▸ **What you have to do**: Take the entries below and reproduce exactly the portion that begins at the line containing "extensive loss of life following the impact." and ends at the line containing "experience-based recommendations for readers", keeping both ends, dropping pictures, and adding nothing else.

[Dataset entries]
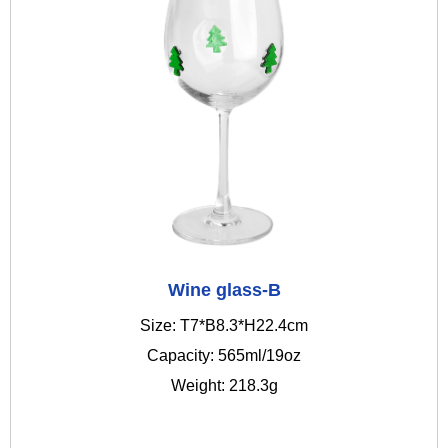
Wine glass-B
Size: T7*B8.3*H22.4cm
Capacity: 565ml/19oz
Weight: 218.3g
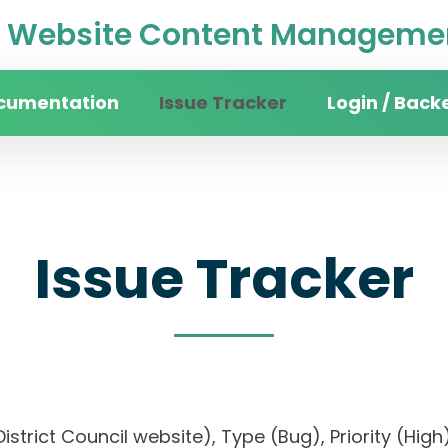
Website Content Managemen
cumentation
Issue Tracker
Login / Back
Issue Tracker
n District Council website), Type (Bug), Priority 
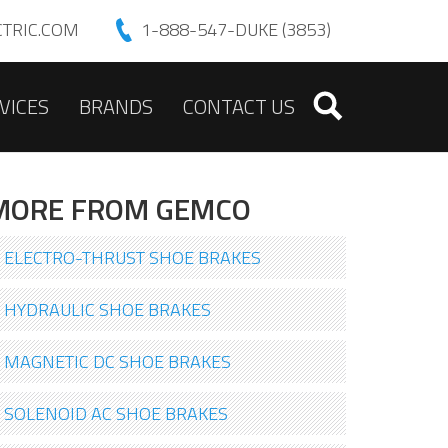
TRIC.COM
1-888-547-DUKE (3853)
VICES
BRANDS
CONTACT US
MORE FROM GEMCO
ELECTRO-THRUST SHOE BRAKES
HYDRAULIC SHOE BRAKES
MAGNETIC DC SHOE BRAKES
SOLENOID AC SHOE BRAKES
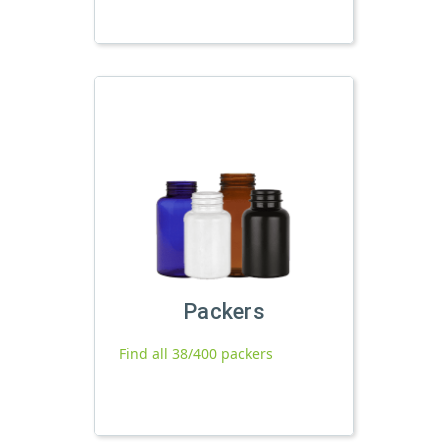
Packers
Find all 38/400 packers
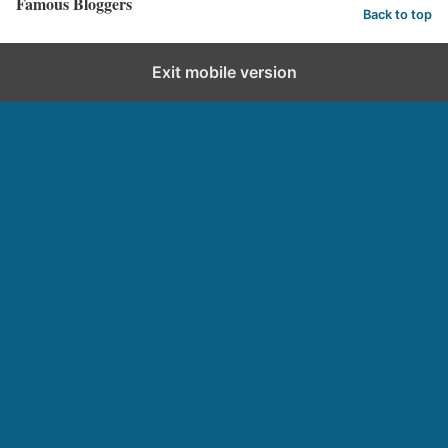
Famous Bloggers
Back to top
Exit mobile version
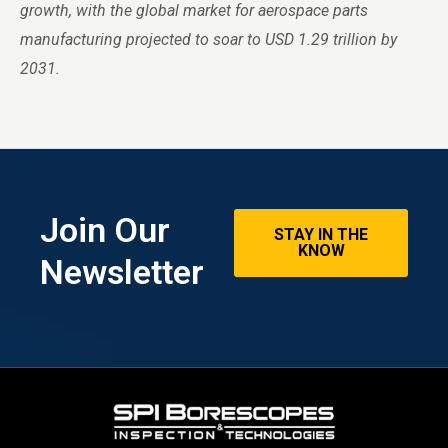
growth, with the global market for aerospace parts
manufacturing projected to soar to USD 1.29 trillion by
2031.
Join Our
STAY IN THE
KNOW
Newsletter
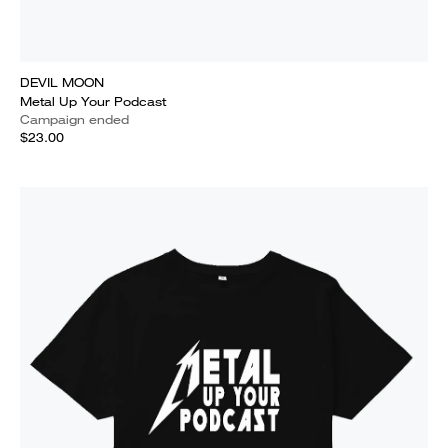
DEVIL MOON
Metal Up Your Podcast
Campaign ended
$23.00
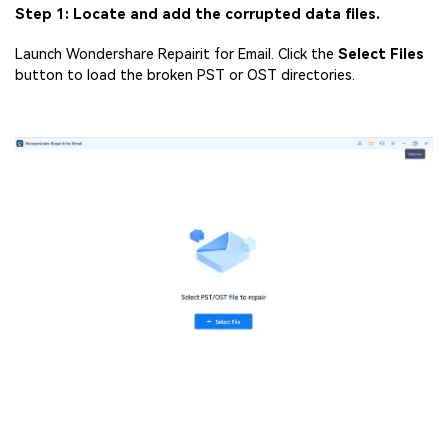
Step 1: Locate and add the corrupted data files.
Launch Wondershare Repairit for Email. Click the
Select Files
button to load the broken PST or OST directories.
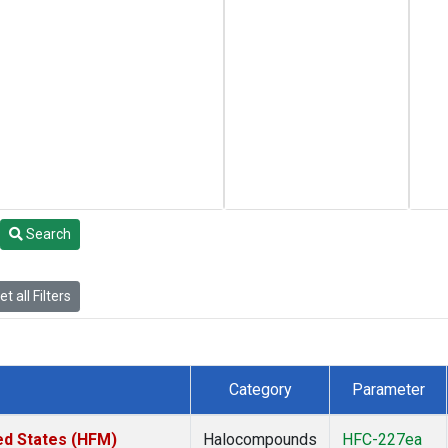
Search
t all Filters
Category
Parameter
ed States (HFM)
Halocompounds
HFC-227ea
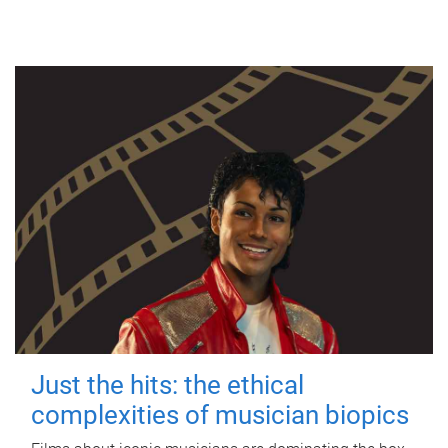
Just the hits: the ethical
complexities of musician biopics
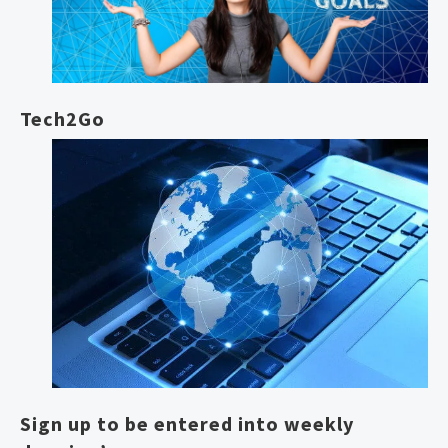
Tech2Go
Sign up to be entered into weekly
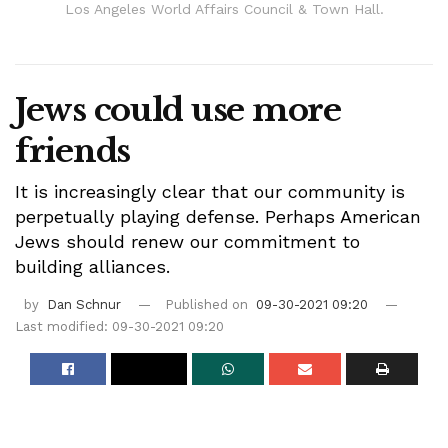
Los Angeles World Affairs Council & Town Hall.
Jews could use more
friends
It is increasingly clear that our community is
perpetually playing defense. Perhaps American
Jews should renew our commitment to
building alliances.
by
Dan Schnur
Published on
09-30-2021 09:20
Last modified: 09-30-2021 09:20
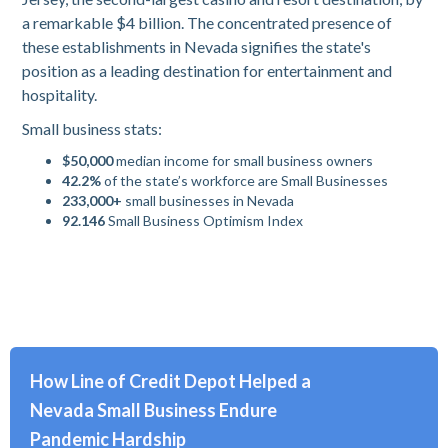
a remarkable $4 billion. The concentrated presence of
these establishments in Nevada signifies the state's
position as a leading destination for entertainment and
hospitality.
Small business stats:
$50,000
median income for small business owners
42.2%
of the state’s workforce are Small Businesses
233,000+
small businesses in Nevada
92.146
Small Business Optimism Index
How Line of Credit Depot Helped a
Nevada Small Business Endure
Pandemic Hardship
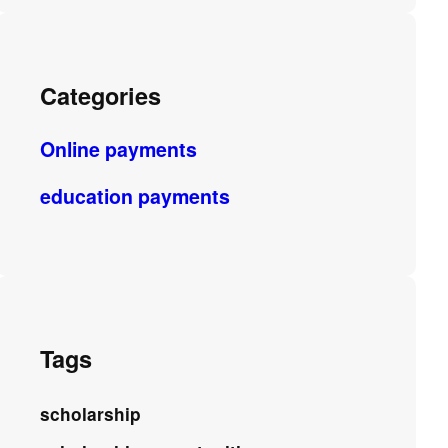
Categories
Online payments
education payments
Tags
scholarship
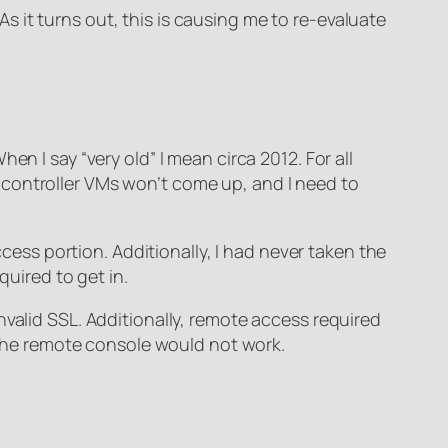
 it turns out, this is causing me to re-evaluate
n I say “very old” I mean circa 2012. For all
ain controller VMs won’t come up, and I need to
ccess portion. Additionally, I had never taken the
quired to get in.
nvalid SSL. Additionally, remote access required
, the remote console would not work.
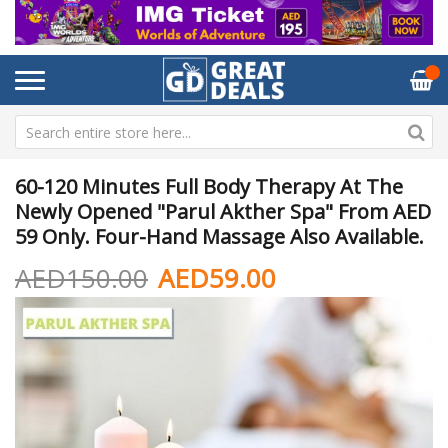
60-120 Minutes Full Body Therapy At The
Newly Opened "Parul Akther Spa" From AED
59 Only. Four-Hand Massage Also Available.
AED150.00
AED59.00
Skip
Sk
to
to
the
th
end
be
of
of
the
th
images
im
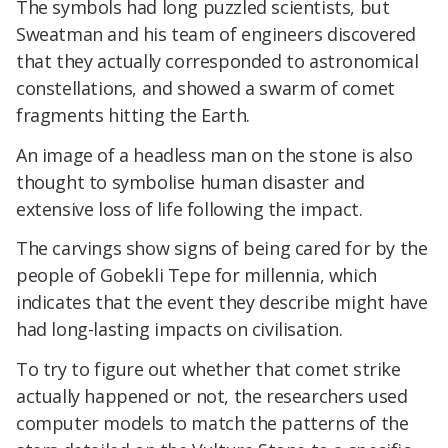
The symbols had long puzzled scientists, but
Sweatman and his team of engineers discovered
that they actually corresponded to astronomical
constellations, and showed a swarm of comet
fragments hitting the Earth.
An image of a headless man on the stone is also
thought to symbolise human disaster and
extensive loss of life following the impact.
The carvings show signs of being cared for by the
people of Gobekli Tepe for millennia, which
indicates that the event they describe might have
had long-lasting impacts on civilisation.
To try to figure out whether that comet strike
actually happened or not, the researchers used
computer models to match the patterns of the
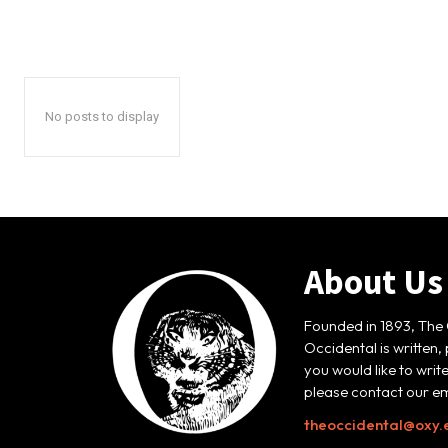
No posts to display
About Us
Founded in 1893, The 
Occidental is written,
you would like to writ
please contact our em
theoccidental@oxy.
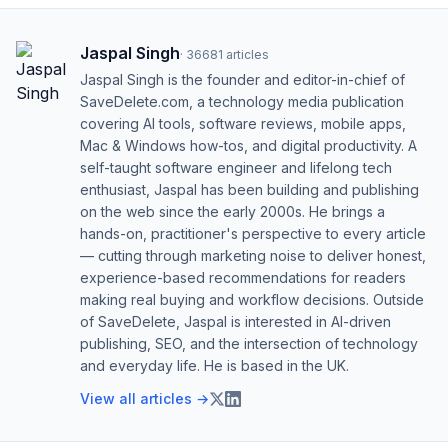
Jaspal Singh
·
36681
articles
Jaspal Singh is the founder and editor-in-chief of
SaveDelete.com, a technology media publication
covering AI tools, software reviews, mobile apps,
Mac & Windows how-tos, and digital productivity. A
self-taught software engineer and lifelong tech
enthusiast, Jaspal has been building and publishing
on the web since the early 2000s. He brings a
hands-on, practitioner's perspective to every article
— cutting through marketing noise to deliver honest,
experience-based recommendations for readers
making real buying and workflow decisions. Outside
of SaveDelete, Jaspal is interested in AI-driven
publishing, SEO, and the intersection of technology
and everyday life. He is based in the UK.
View all articles →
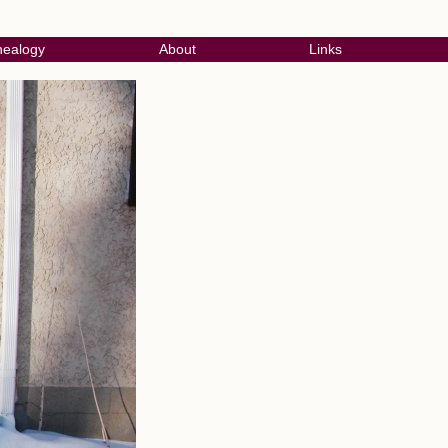
ealogy
About
Links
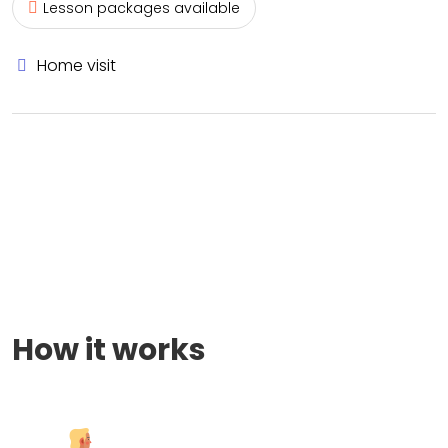
Lesson packages available
Home visit
How it works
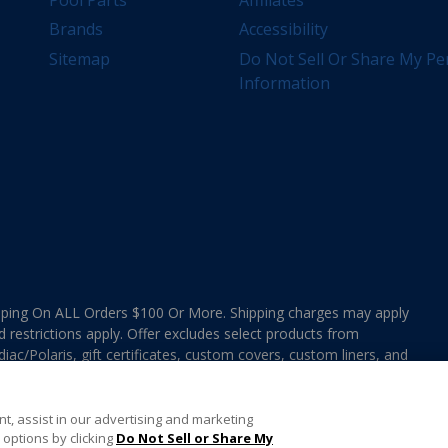
Brands
Accessibility
Sitemap
Do Not Sell Or Share My Pe
Information
ing On ALL Orders $100 Or More. Shipping charges may apply
d restrictions apply. Offer excludes select products from
ac/Polaris, gift certificates, custom covers, custom liners, and
ee MAP Terms and Conditions. Offers are not valid on
e combined with any In The Swim Chlorinated Tabs.
t, assist in our advertising and marketing
options by clicking
Do Not Sell or Share My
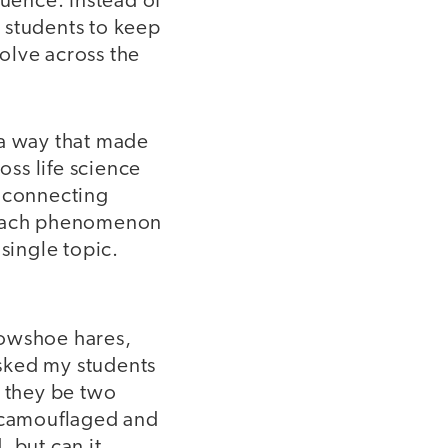
quence. Instead of
es students to keep
volve across the
a way that made
ss life science
t connecting
d each phenomenon
single topic.
nowshoe hares,
sked my students
 they be two
s camouflaged and
 but can it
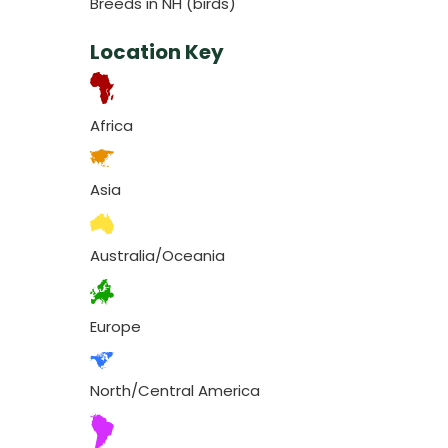
Breeds in NH (birds)
Location Key
Africa
Asia
Australia/Oceania
Europe
North/Central America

▸ **The completed task**:
extensive loss of life following the impact.
The carvings show signs of being cared for by the
people of Gobekli Tepe for millennia, which
indicates that the event they describe might have
had long-lasting impacts on civilisation.
To try to figure out whether that comet strike
actually happened or not, the researchers used
computer models to match the patterns of the
No posts to display
About Us
Founded in 1893, The 
Occidental is written,
you would like to writ
please contact our em
theoccidental@oxy.
Jaspal Singh
·
36681
articles
Jaspal Singh is the founder and editor-in-chief of
SaveDelete.com, a technology media publication
covering AI tools, software reviews, mobile apps,
Mac & Windows how-tos, and digital productivity. A
self-taught software engineer and lifelong tech
enthusiast, Jaspal has been building and publishing
on the web since the early 2000s. He brings a
hands-on, practitioner's perspective to every article
— cutting through marketing noise to deliver honest,
experience-based recommendations for readers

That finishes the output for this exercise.